United States District Court, N.D. Illinois, Eastern Division

March 20, 2018

AMERICAN KITCHEN DELIGHTS, INC., Plaintiff,
v.
SIGNATURE FOODS, LLC Defendant.

          MEMORANDUM OPINION AND ORDER

          John J Tharp, Jr United States District Judge.

         After investing heavily in special equipment and packaging to produce customized frozen pizzas for the defendant Signature Pack, LLC[1] (“Signature”), plaintiff American Kitchen Delights, Inc. (“American Kitchen”) filed this lawsuit alleging that Signature failed to purchase frozen pizzas as it had promised to do so and claiming more than $800, 000 in damages. The complaint alleges breach of contract and other common law claims, all of which Signature moves to dismiss under Federal Rule of Civil Procedure 12(b)(6) for failure to state a claim. Although the allegations of the complaint leave many unanswered questions, the Court concludes that American Kitchen has alleged sufficient facts to state a claim against Signature and therefore denies the motion to dismiss.

         BACKGROUND[2]

         American Kitchen is an Illinois corporation with its principal place of business in Harvey, Illinois. Signature is a Georgia limited liability corporation located in North Pendergrass, Georgia.[3] The other players central to this story are Scott Ashby and Mike Zimmer; the nature of their relationship with the parties is a pivotal issue. According to the complaint, Ashby and Zimmer are “third-party brokers” who contacted American Kitchen in 2014 “on behalf of” Signature to discuss the production of frozen pizzas “specifically tailored” for Signature. Am. Compl. ¶ 9, ECF No. 13. Ashby, at least, was affiliated with a company known as “Brand Concessions, ” id. at Ex. 1, though the complaint sheds no light at all on the nature of that entity. Upon Ashby's request, American Kitchen created samples of frozen pizzas for evaluation, first by Ashby, and then by Signature. The complaint alleges that on May 22, 2014, Ashby, acting as an agent for Signature, submitted a formal offer to American Kitchen for the production of frozen pizzas in exchange for payment from Signature. Ashby subsequently requested that American Kitchen provide for Signature certain information about the frozen pizzas, including “specs” for the samples it had produced and a “cost out.” Id. ¶¶ 13-17. In August 2014, Ashby asked American Kitchen to make significant changes to the frozen pizzas produced for Signature.

         On August 26, 2014, Ashby sent American Kitchen, via email, a draft letter of understanding (“LOU”). The email from Ashby is addressed to Shahnawaz Hasan-apparently an employee of American Kitchen, though the complaint does not identify him-at “shasan.akdi@gmail.com” and states, “Please review below and let me know of any concerns. Thanks.” Id. Ex. 1. The draft LOU, which is directed to “Chuck” (presumably Chuck Mcatee, Signature's president), is included in the email.

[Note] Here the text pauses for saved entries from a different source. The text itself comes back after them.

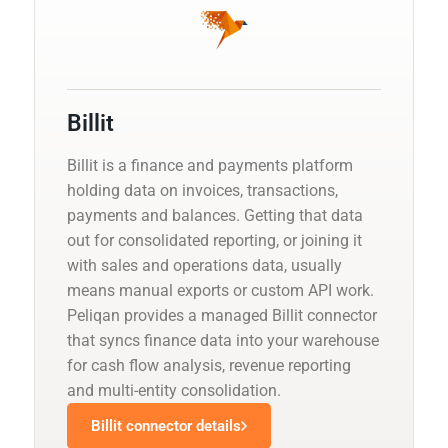
Billit
Billit is a finance and payments platform
holding data on invoices, transactions,
payments and balances. Getting that data
out for consolidated reporting, or joining it
with sales and operations data, usually
means manual exports or custom API work.
Peliqan provides a managed Billit connector
that syncs finance data into your warehouse
for cash flow analysis, revenue reporting
and multi-entity consolidation.
Billit connector details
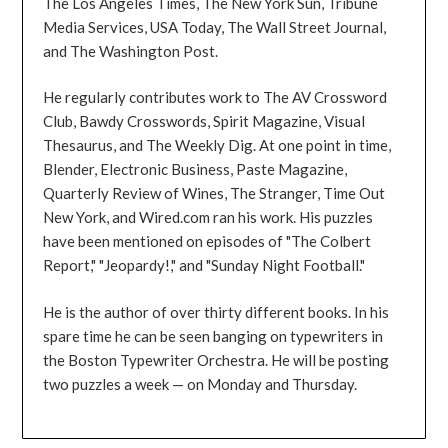
The Los Angeles Times, The New York Sun, Tribune
Media Services, USA Today, The Wall Street Journal,
and The Washington Post.
He regularly contributes work to The AV Crossword
Club, Bawdy Crosswords, Spirit Magazine, Visual
Thesaurus, and The Weekly Dig. At one point in time,
Blender, Electronic Business, Paste Magazine,
Quarterly Review of Wines, The Stranger, Time Out
New York, and Wired.com ran his work. His puzzles
have been mentioned on episodes of "The Colbert
Report," "Jeopardy!," and "Sunday Night Football."
He is the author of over thirty different books. In his
spare time he can be seen banging on typewriters in
the Boston Typewriter Orchestra. He will be posting
two puzzles a week — on Monday and Thursday.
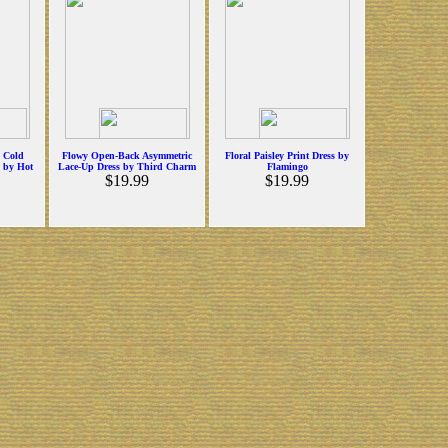
p Cold
Flowy Open-Back Asymmetric
Floral Paisley Print Dress by
s by Hot
Lace-Up Dress by Third Charm
Flamingo
$19.99
$19.99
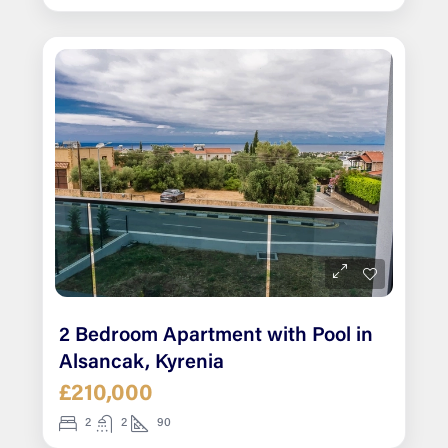
2 Bedroom Apartment with Pool in
Alsancak, Kyrenia
£210,000
2
2
90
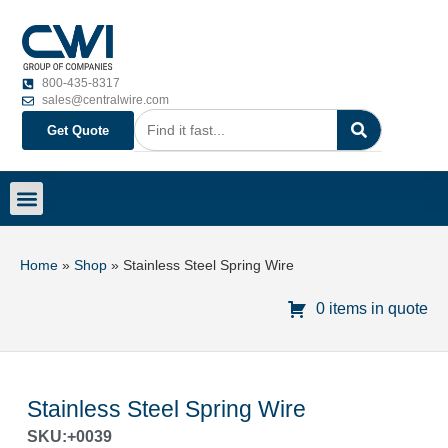
800-435-8317
sales@centralwire.com
Get Quote
Home
»
Shop
»
Stainless Steel Spring Wire
0 items in quote
Stainless Steel Spring Wire
SKU:+0039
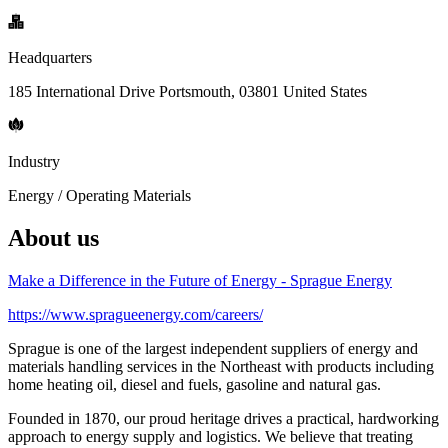
Headquarters
185 International Drive Portsmouth, 03801 United States
Industry
Energy / Operating Materials
About us
Make a Difference in the Future of Energy - Sprague Energy
https://www.spragueenergy.com/careers/
Sprague is one of the largest independent suppliers of energy and
materials handling services in the Northeast with products including
home heating oil, diesel and fuels, gasoline and natural gas.
Founded in 1870, our proud heritage drives a practical, hardworking
approach to energy supply and logistics. We believe that treating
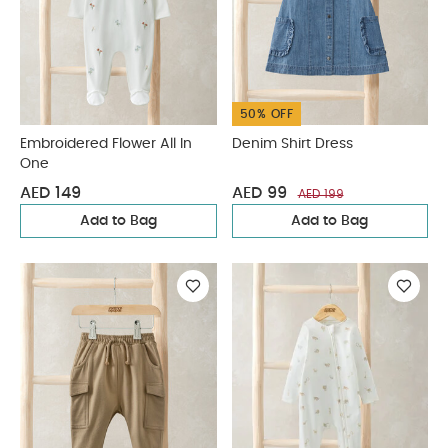
50% OFF
Embroidered Flower All In
Denim Shirt Dress
One
AED 149
AED 99
AED 199
Add to Bag
Add to Bag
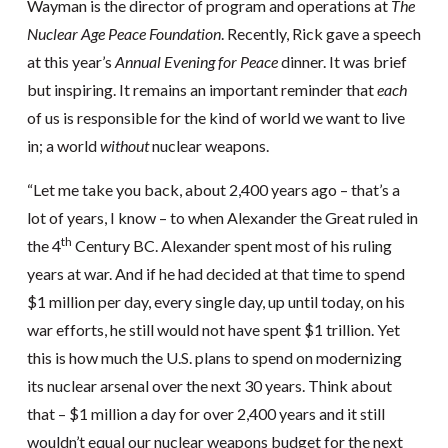
Wayman is the director of program and operations at
The
Nuclear Age Peace Foundation
. Recently, Rick gave a speech
at this year’s
Annual Evening for Peace
dinner. It was brief
but inspiring. It remains an important reminder that
each
of us is responsible for the kind of world we want to live
in; a world
without
nuclear weapons.
“Let me take you back, about 2,400 years ago – that’s a
lot of years, I know – to when Alexander the Great ruled in
th
the 4
Century BC. Alexander spent most of his ruling
years at war. And if he had decided at that time to spend
$1 million per day, every single day, up until today, on his
war efforts, he still would not have spent $1 trillion. Yet
this is how much the U.S. plans to spend on modernizing
its nuclear arsenal over the next 30 years. Think about
that – $1 million a day for over 2,400 years and it still
wouldn’t equal our nuclear weapons budget for the next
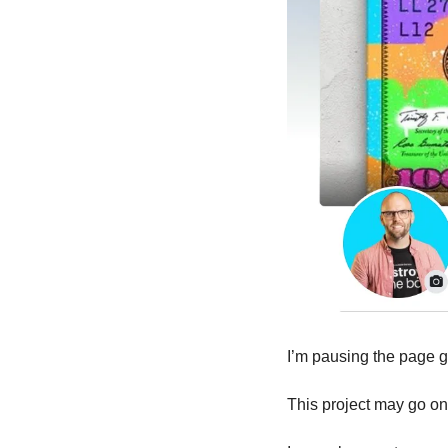
I’m pausing the page gr
This project may go o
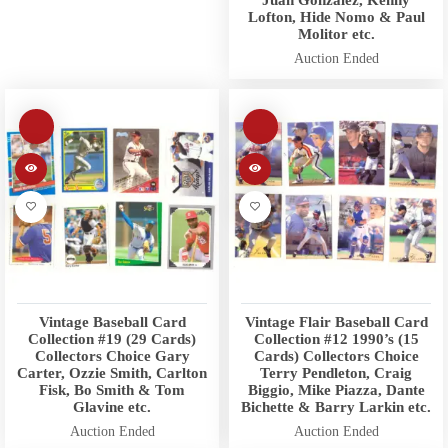
Lofton, Hide Nomo & Paul
Molitor etc.
Auction Ended
Vintage Baseball Card
Vintage Flair Baseball Card
Collection #19 (29 Cards)
Collection #12 1990’s (15
Collectors Choice Gary
Cards) Collectors Choice
Carter, Ozzie Smith, Carlton
Terry Pendleton, Craig
Fisk, Bo Smith & Tom
Biggio, Mike Piazza, Dante
Glavine etc.
Bichette & Barry Larkin etc.
Auction Ended
Auction Ended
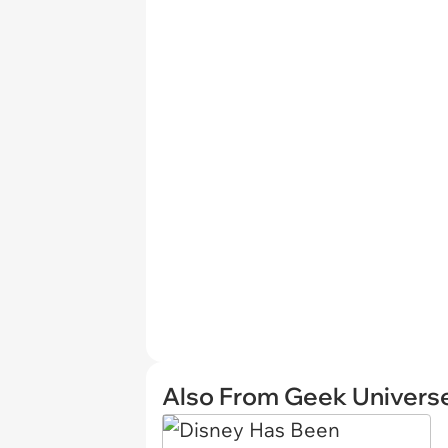
Also From Geek Univers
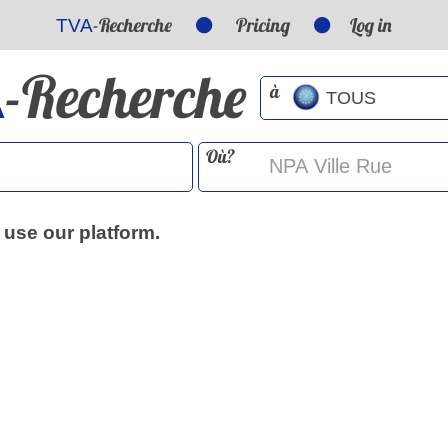
-Recherche
Pricing
Log in
TVA
-Recherche
A
à
Où?
 use our platform.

Id. The LOU states that American Kitchen has agreed to sell three different pizza products at specific prices: an eight-pack three-inch pizza at $2.05 per unit, a four-pack five-inch deep dish pizza at $2.05 per unit, and an individually-wrapped five-inch deep dish pizza at $0.52. The LOU also states that American Kitchen “would agree” to a specific production schedule: an initial order within the first 30 days and at least six truckloads during the next 90 days. Id. Thereafter, the document states, American Kitchen “would expect” to ship at least 90, 000 and up to 250, 000 cases of product on an annualized basis, though the LOU contains no term defining the term of the relationship. Id. The LOU also states that American Kitchen will agree not to sell any pizza products to any “Pick 5 competitors” and will agree not to sell the individually wrapped pizza product for use in certain stores and products. Id. It further states that both parties “would agree” that the intention is “to move 100% of the production to American Kitchen.” Id. Hasan responded to Ashby's email with two items to add to the LOU: “specs” for the products and pricing for the meats and cheeses. Id.

         The complaint alleges that American Kitchen and Signature “finalized and agreed up” the LOU. Id. ¶¶ 21-22. The companies then took steps to begin the manufacture and distribution of the frozen pizzas pursuant to the LOU. American Kitchen invested $90, 000 in equipment- including three ovens, a waterfall sauce dispenser, new pipes, a nitrogen tunnel, various sized pizza dies, dough equipment, and other electrical, water, and gas parts-to produce the customized frozen pizzas for Signature. In addition, Signature directed American Kitchen to order customized pizza labels from a specific company. American Kitchen complied with the request and ordered a total of 300, 000 Signature labels for pepperoni and supreme pizzas. Signature also required customized packaging to reflect its brand and provided American Kitchen with the specifications for its special packaging. American Kitchen ordered more than $70, 000 in proprietary packaging, labels, and other raw materials to produce Signature's customized frozen pizzas.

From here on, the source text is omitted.